PREGUNTA.- ¿Qué soluciones arquitectónicas existen para que las personas envejezcan en su casa o comunidad?
RESPUESTA.- Existen intervenciones que permiten a las personas mayores seguir viviendo en su hogar o en su comunidad y que son complementarias a la reducción de las barreras arquitectónicas en las viviendas. Las personas que tienen una red de apoyo cercana en el barrio, como amistades o familia, o en el bloque, vecinas y vecinos, logran permanecer en su vivienda con más facilidad gracias a los cuidados colectivos. Para aquellas con unas necesidades mayores a las que su red de apoyo puede hacerse cargo, los modelos de atención integral y centrada en la persona permiten atender las diferentes dimensiones del proceso de envejecimiento y ofrecer soluciones personalizadas con servicios de ayuda a domicilio.
Con esta misma lógica comunitaria y vecinal, surgen alternativas arquitectónicas como los modelos de vivienda colaborativa o cohousing, proyectos autogestionados que se caracterizan por tener apartamentos privados que se complementan con amplios espacios comunes. Las viviendas colaborativas permiten un envejecimiento activo, en relación con el barrio y la comunidad, fomentando la autonomía y reduciendo la soledad no deseada.
P.- ¿Qué cambios normativos o culturales habría que implementar para ver la accesibilidad como una necesidad básica?
R.- Primeramente, son necesarios cambios para proteger el derecho a una vivienda digna y adecuada, y dejar de entenderla como un bien de consumo e inversión.
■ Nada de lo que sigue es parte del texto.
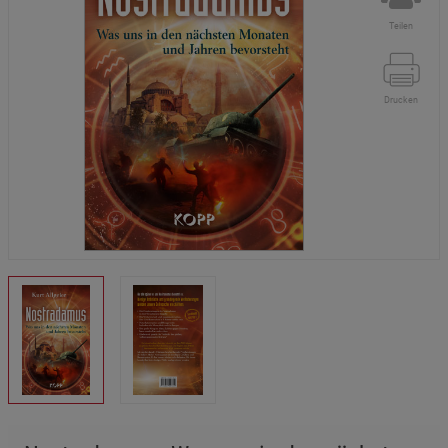
Teilen
Drucken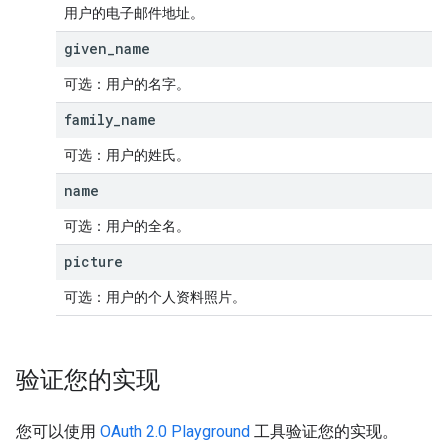
用户的电子邮件地址。
given
_
name
可选
：用户的名字。
family
_
name
可选
：用户的姓氏。
name
可选
：用户的全名。
picture
可选
：用户的个人资料照片。
验证您的实现
您可以使用
OAuth 2.0 Playground
工具验证您的实现。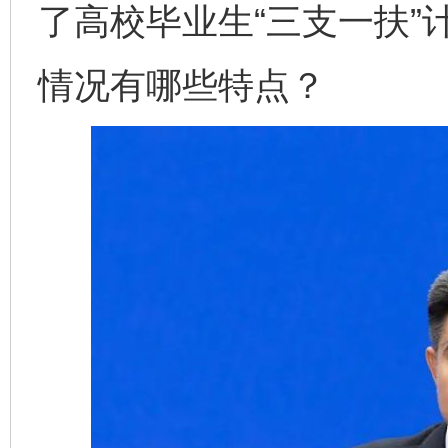
了高校毕业生“三支一扶”
情况有哪些特点？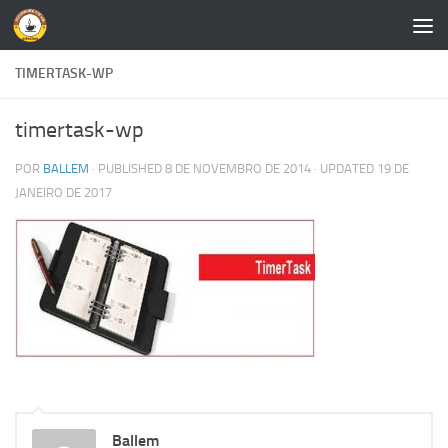
Skip to content
TIMERTASK-WP
timertask-wp
POR
BALLEM
· PUBLISHED
8 DE NOVEMBRO DE 2014
· UPDATED
19 DE
JANEIRO DE 2017
Ballem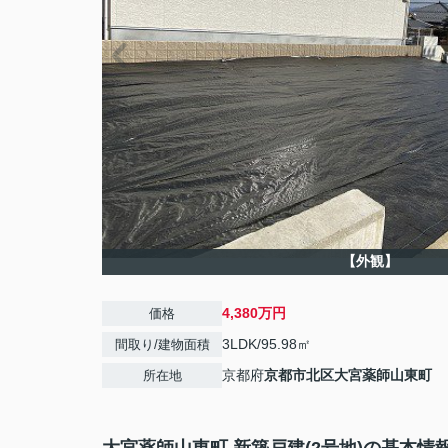
【外観】
4,380万円
価格
3LDK/95.98㎡
間取り/建物面積
京都府
京都市北区
大宮薬師山東町
所在地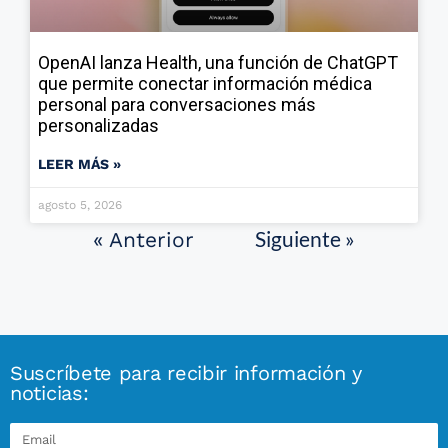
OpenAI lanza Health, una función de ChatGPT
que permite conectar información médica
personal para conversaciones más
personalizadas
LEER MÁS »
agosto 5, 2026
Siguiente »
« Anterior
Suscríbete para recibir información y
noticias:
Del mismo modo, también la accesibilidad es un derecho que debería garantizarse en las viviendas a nivel legislativo.
En este sentido, serían necesarios cambios más ambiciosos en la normativa de edificación para asegurar la accesibilidad universal, ya que principalmente aborda cuestiones de movilidad, pero no está tan desarrollada en el ámbito cognitivo o sensorial.
Por otra parte, serían beneficiosos más incentivos para la mejora del parque de vivienda en este aspecto: ayudas, incentivos fiscales y procesos administrativos más ágiles.
Culturalmente, ya ha habido cambios importantes relacionados con los modelos de envejecimiento respecto a generaciones anteriores. Debemos profundizar colectivamente en soluciones arquitectónicas y urbanas que ayuden a ampliar las posibilidades de un envejecimiento activo y digno. Para ello, tenemos que entender la accesibilidad como una inversión en salud, autonomía y cohesión social, no como un sobrecoste.